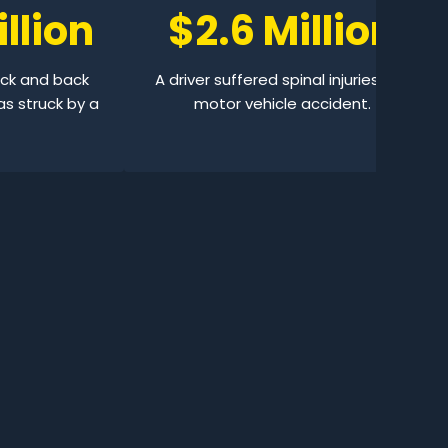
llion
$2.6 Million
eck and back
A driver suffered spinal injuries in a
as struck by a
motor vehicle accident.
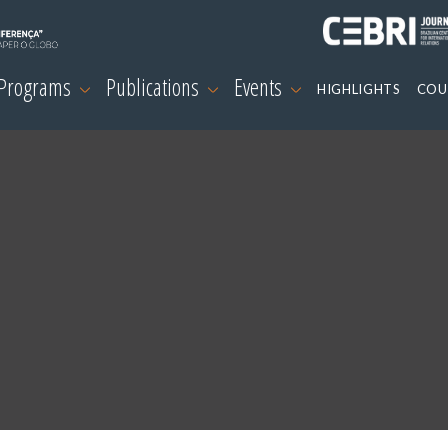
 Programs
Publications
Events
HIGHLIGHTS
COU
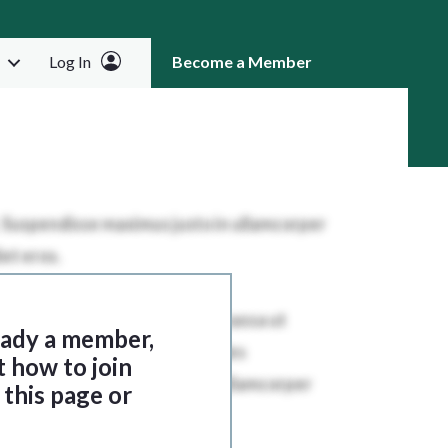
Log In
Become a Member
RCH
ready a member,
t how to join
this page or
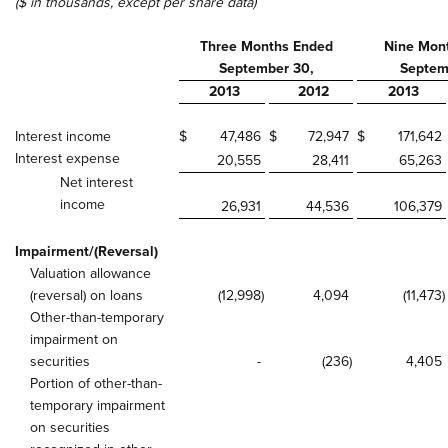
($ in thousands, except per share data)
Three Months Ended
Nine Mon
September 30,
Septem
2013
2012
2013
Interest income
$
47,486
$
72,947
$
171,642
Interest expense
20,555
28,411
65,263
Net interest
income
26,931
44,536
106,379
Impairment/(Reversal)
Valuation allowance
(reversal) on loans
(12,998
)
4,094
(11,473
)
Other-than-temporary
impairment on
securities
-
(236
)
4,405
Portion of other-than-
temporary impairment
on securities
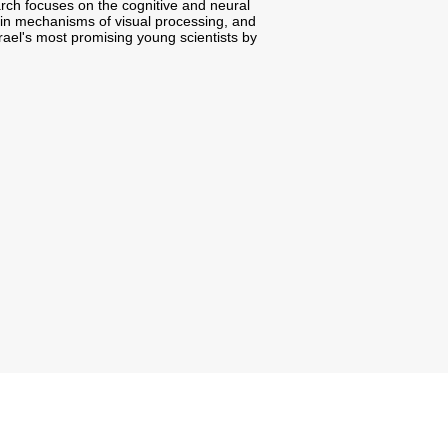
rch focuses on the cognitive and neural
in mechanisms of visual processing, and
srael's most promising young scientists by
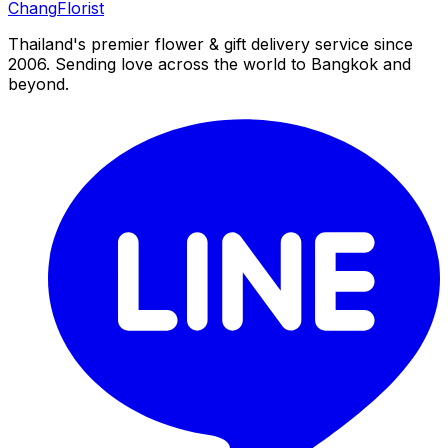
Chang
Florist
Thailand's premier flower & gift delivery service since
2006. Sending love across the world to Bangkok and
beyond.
^^^^^^^^^^^^^^^^
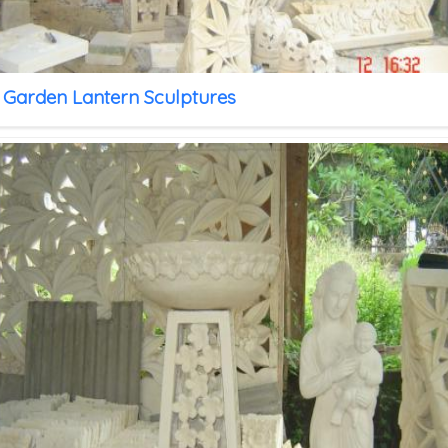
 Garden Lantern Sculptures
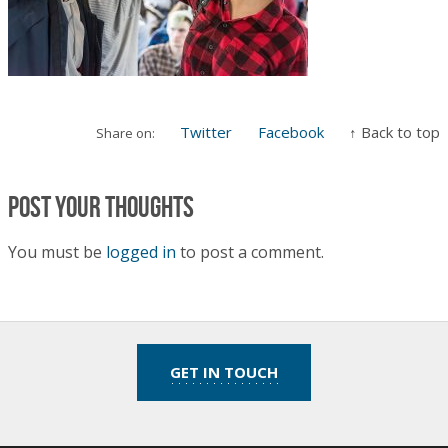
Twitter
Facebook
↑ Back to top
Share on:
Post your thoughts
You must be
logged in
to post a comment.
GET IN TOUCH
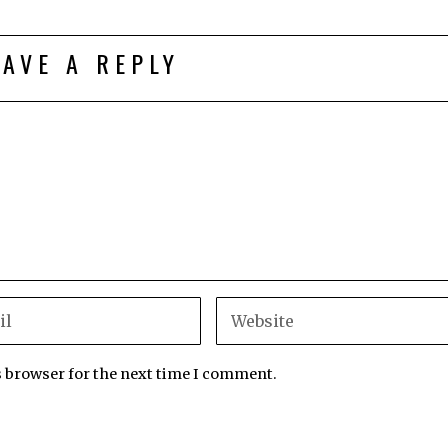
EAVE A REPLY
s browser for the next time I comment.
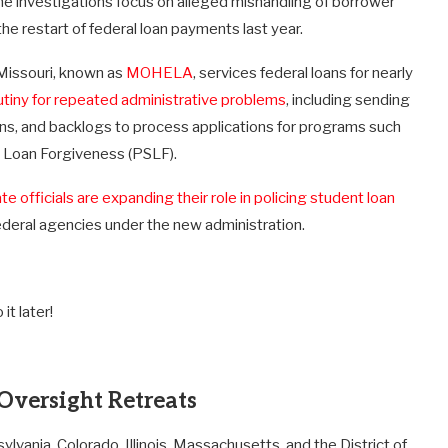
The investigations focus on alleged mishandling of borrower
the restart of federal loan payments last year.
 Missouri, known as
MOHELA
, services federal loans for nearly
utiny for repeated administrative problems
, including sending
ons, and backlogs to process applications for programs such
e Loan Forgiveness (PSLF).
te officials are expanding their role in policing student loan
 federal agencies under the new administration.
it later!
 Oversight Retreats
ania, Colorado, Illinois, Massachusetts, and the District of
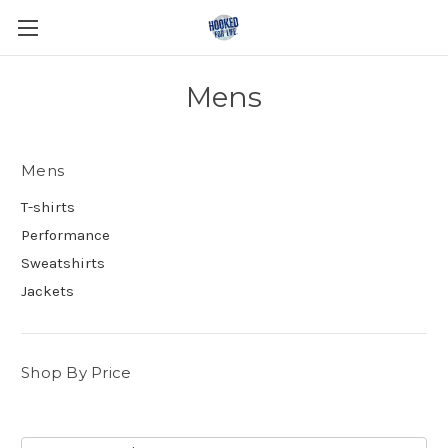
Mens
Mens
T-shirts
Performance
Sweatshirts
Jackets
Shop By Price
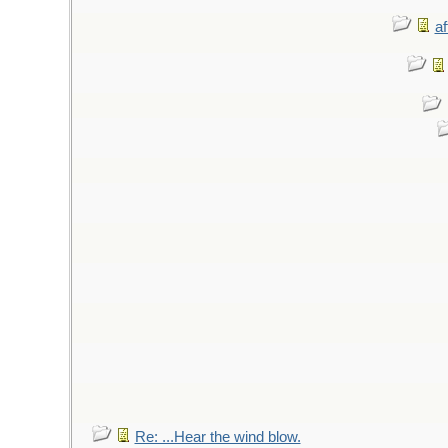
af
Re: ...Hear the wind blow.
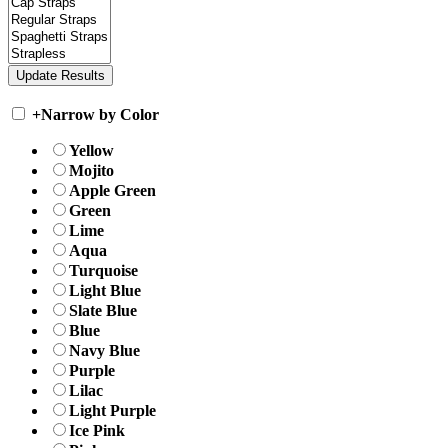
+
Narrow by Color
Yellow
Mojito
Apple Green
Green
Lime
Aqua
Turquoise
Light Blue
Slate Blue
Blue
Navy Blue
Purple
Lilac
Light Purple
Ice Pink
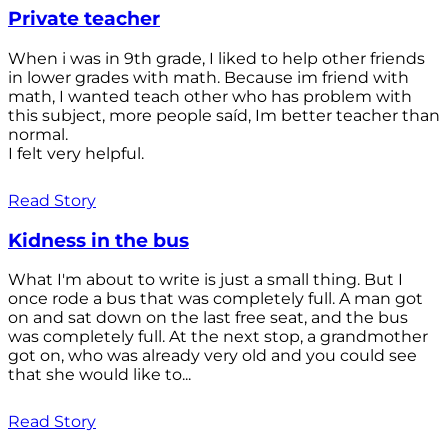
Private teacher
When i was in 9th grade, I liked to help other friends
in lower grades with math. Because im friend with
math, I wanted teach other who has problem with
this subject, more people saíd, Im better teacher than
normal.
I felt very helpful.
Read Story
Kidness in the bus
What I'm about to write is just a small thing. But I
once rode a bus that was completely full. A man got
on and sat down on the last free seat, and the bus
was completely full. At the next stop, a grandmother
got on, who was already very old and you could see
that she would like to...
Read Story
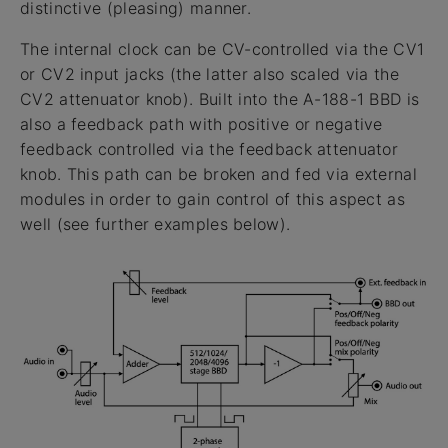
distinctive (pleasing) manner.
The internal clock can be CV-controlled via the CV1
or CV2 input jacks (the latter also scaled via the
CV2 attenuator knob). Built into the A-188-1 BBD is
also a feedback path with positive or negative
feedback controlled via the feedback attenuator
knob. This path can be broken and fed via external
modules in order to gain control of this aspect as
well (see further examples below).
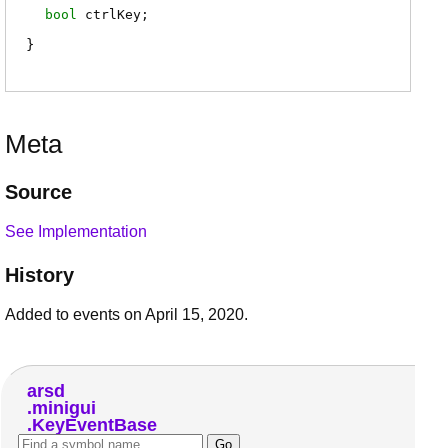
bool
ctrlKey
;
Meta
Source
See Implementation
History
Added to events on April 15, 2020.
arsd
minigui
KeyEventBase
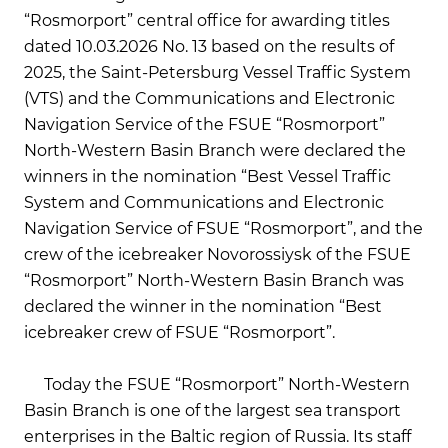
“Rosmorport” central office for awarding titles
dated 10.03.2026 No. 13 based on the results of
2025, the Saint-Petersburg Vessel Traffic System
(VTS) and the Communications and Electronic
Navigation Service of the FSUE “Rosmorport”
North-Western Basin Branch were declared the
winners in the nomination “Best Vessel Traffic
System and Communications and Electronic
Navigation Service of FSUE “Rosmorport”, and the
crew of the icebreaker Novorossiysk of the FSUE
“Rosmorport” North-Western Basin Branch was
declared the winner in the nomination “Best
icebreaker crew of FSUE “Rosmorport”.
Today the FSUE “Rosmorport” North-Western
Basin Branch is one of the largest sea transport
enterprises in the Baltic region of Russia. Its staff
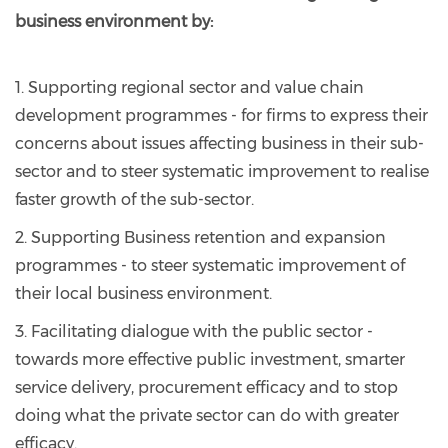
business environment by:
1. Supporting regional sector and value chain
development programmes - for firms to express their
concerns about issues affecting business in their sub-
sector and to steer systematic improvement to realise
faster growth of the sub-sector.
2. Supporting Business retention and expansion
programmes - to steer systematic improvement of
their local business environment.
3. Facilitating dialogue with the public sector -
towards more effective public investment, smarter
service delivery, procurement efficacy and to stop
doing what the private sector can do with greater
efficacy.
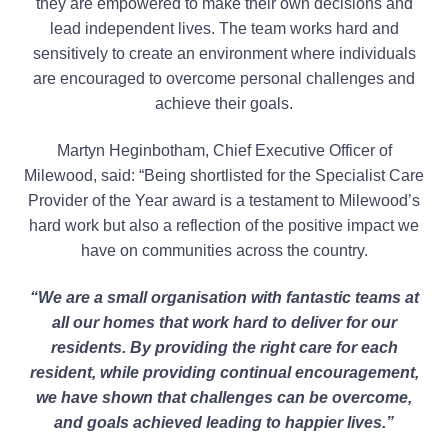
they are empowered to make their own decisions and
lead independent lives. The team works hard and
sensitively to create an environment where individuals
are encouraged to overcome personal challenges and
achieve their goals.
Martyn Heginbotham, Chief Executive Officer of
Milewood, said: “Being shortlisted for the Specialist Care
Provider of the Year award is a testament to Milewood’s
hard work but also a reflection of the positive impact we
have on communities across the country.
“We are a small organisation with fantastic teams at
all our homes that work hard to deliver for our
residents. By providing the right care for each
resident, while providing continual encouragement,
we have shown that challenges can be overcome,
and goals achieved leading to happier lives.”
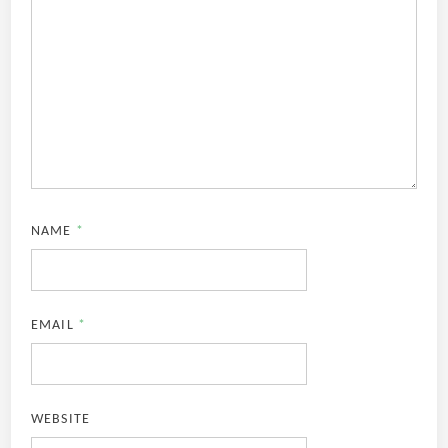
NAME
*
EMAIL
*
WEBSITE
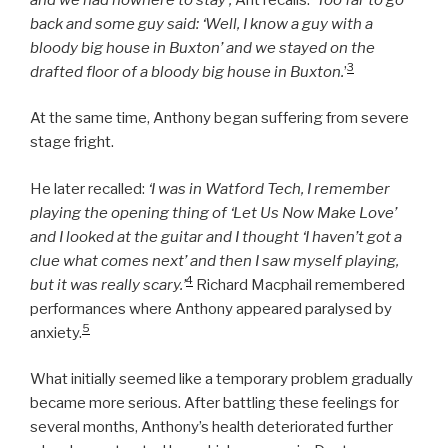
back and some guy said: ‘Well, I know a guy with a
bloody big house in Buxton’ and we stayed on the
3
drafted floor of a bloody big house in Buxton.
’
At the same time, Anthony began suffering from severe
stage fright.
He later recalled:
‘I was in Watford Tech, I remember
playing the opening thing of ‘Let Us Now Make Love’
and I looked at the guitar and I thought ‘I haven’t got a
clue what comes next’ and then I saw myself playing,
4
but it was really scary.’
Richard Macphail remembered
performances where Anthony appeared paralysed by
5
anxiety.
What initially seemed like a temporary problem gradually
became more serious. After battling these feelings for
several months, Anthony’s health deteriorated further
^^^^^^^^^^^^^^^^
#### [TASK DETAILS]
Every line with "lives" in it should be copied from the entries above.

#### [TASK SOLUTION]
lead independent lives. The team works hard and
and goals achieved leading to happier lives.”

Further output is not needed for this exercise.